Du 27 avril au 13 juillet 2024, l’exposition L’amitié : ce tremble, exposition collective organisée en collaboration avec le Centre d’art contemporain d’Ivry—le Crédac, se déploie à Ivry-sur-Seine. 

Exposition collective avec Boris Achour, Noémie Bablet, Anna Byskov (avec Bertil Byskov, Margaret Byskov, Camila Farina et Sophie Lamm), Thomas Cap de Ville, Caretto & Spagna, Lola Gonzàlez, Donna Gottschalk, Tom Hallet, Eric Hattan (avec Hannah Villiger), Youri Johnson, Edit Oderbolz, Hatice Pinarbaşi, Marthe Ramm Fortun, Marnie Slater (avec Robin Brettar, Matilda Cobanli, Judith Geerts, Jessica Gysel, Katja Mater et Clare Noonan) et Sarah Tritz.

Situés dans deux contextes géographiques, sociaux et artistiques différents—l’un en territoire rural, à la frontière avec la Suisse et l’Allemagne, l’autre en périphérie parisienne—le CRAC Alsace et le Crédac partagent un engagement commun: accompagner et valoriser l’expérimentation et la création contemporaine en favorisant la rencontre entre les artistes, les publics et les œuvres.

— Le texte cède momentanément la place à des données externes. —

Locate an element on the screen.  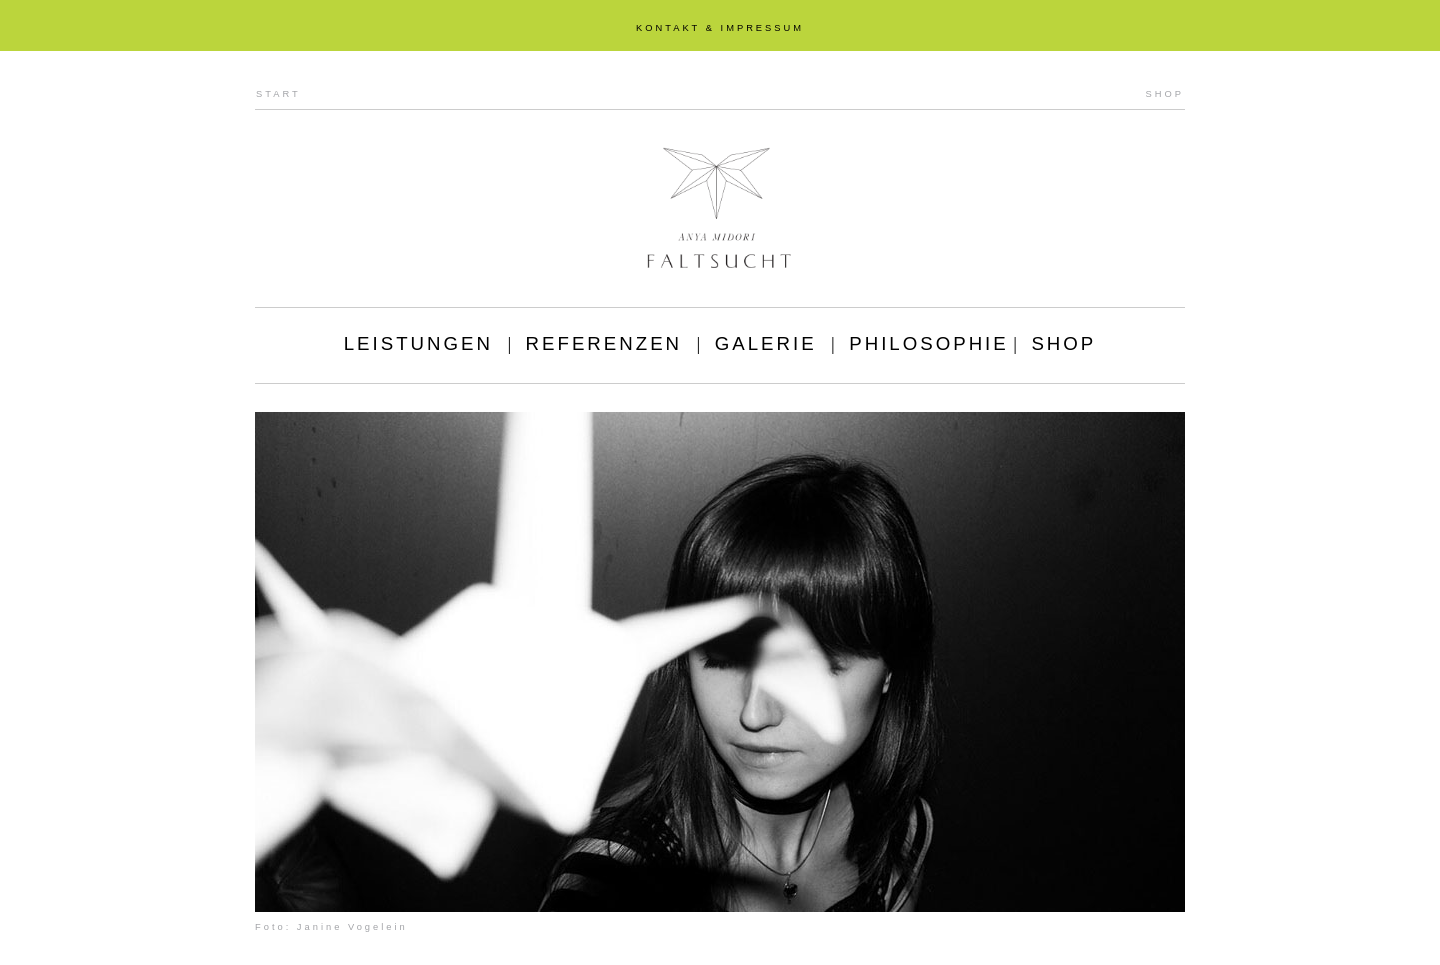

L’amitié : ce tremble est ainsi l’occasion de combiner les missions et valeurs promues par le label Centre d’art contemporain d’intérêt national, et défendues par le CRAC Alsace et le Crédac, membres actifs de l’association française de développement des centres d’art contemporain (DCA).

Avec L’amitié : ce tremble, nous souhaitons rappeler l’étendue des rapports amicaux qui nourrissent l’ensemble des projets et qui tissent des liens affectifs avec les artistes, les penseur·ses et les publics qui font vivre nos centres d’art. Au-delà d’un sentiment de connivence ou de sympathie, l’amitié devient ici méthode curatoriale et projet artistique; elle se pratique.

En construisant cette exposition, qui s'est déroule de février à mai au CRAC Alsace, et qui se déploie d’avril à juillet au Crédac, parfois les équipes des centres d’art ont souhaité mettre l’accent sur la fidelité et la durabilité des relations, sollicitant des artistes ayant déjà exposé dans leurs institutions.
Les artistes invité·es quant à elleux ont par la même occasion tout naturellement désiré inviter celleux qui leurs sont cher·es à participer à ce projet et, parfois, à produire de nouvelles œuvres en collaboration avec leurs invité·es.

D’autres s’intéressent à la force des cercles amicaux et à leur évolution, ou proposent l’amitié comme refuge ou lieu de résistance sociale et politique.

Enfin, certain·es questionnent les limites et la durée de cette réciprocité affective, parfois basée sur l’intérêt ou la transaction. Tous·tes tendent la main aux différents publics et invitent les spectateur·rices à se plonger dans l’exploration de ces relations indéfinissables.